## Assigned task
Everything in the listing should be transcribed exactly, apart from the pictures.

## Record extracts
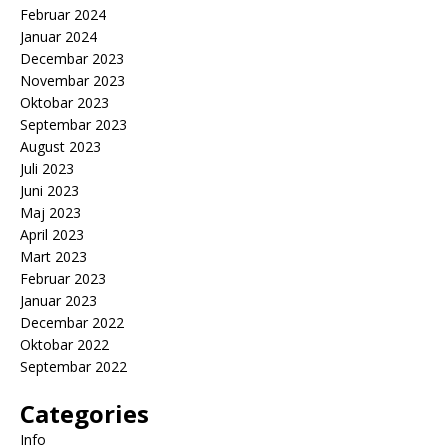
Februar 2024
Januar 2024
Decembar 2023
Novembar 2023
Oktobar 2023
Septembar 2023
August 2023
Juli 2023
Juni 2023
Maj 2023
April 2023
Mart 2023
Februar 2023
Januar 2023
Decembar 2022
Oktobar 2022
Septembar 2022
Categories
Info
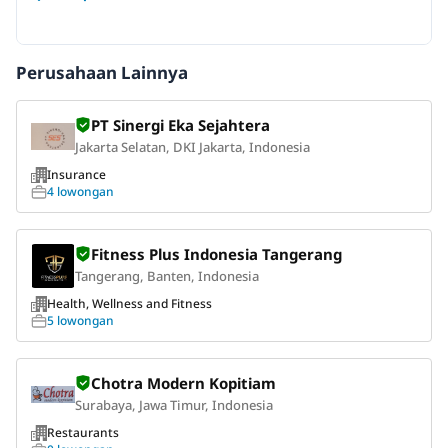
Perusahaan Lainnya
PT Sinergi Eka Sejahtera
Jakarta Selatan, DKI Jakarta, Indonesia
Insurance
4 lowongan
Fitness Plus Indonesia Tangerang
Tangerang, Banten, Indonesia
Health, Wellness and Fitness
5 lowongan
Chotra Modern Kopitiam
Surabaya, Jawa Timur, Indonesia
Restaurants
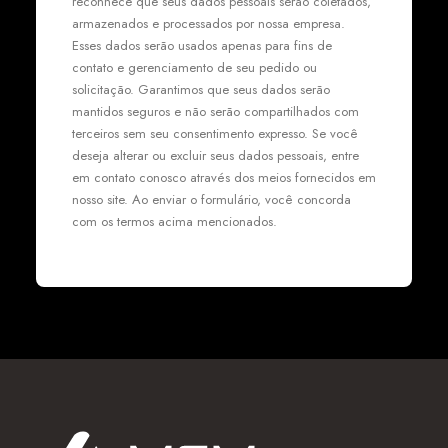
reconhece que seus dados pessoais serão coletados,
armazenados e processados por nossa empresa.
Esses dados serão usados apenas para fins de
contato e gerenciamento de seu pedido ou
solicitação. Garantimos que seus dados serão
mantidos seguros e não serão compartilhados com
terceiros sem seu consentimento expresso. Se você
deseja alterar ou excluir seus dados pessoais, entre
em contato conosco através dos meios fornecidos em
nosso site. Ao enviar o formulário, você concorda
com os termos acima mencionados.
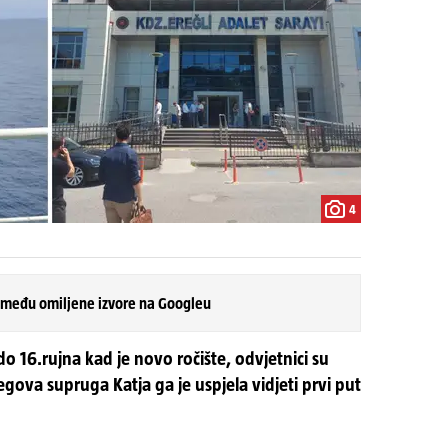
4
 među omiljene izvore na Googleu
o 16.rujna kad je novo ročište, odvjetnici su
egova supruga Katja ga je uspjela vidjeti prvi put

## Your solution
Februar 2024
Januar 2024
Decembar 2023
Novembar 2023
Oktobar 2023
Septembar 2023
August 2023
Juli 2023
Juni 2023
Maj 2023
April 2023
Mart 2023
Februar 2023
Januar 2023
Decembar 2022
Oktobar 2022
Septembar 2022
Categories
Info
Perusahaan Lainnya
PT Sinergi Eka Sejahtera
Jakarta Selatan, DKI Jakarta, Indonesia
Insurance
4 lowongan
Fitness Plus Indonesia Tangerang
Tangerang, Banten, Indonesia
Health, Wellness and Fitness
5 lowongan
Chotra Modern Kopitiam
Surabaya, Jawa Timur, Indonesia
Restaurants
reconhece que seus dados pessoais serão coletados,
armazenados e processados por nossa empresa.
Esses dados serão usados apenas para fins de
contato e gerenciamento de seu pedido ou
solicitação. Garantimos que seus dados serão
mantidos seguros e não serão compartilhados com
terceiros sem seu consentimento expresso. Se você
deseja alterar ou excluir seus dados pessoais, entre
em contato conosco através dos meios fornecidos em
nosso site. Ao enviar o formulário, você concorda
com os termos acima mencionados.
4
 među omiljene izvore na Googleu
o 16.rujna kad je novo ročište, odvjetnici su
egova supruga Katja ga je uspjela vidjeti prvi put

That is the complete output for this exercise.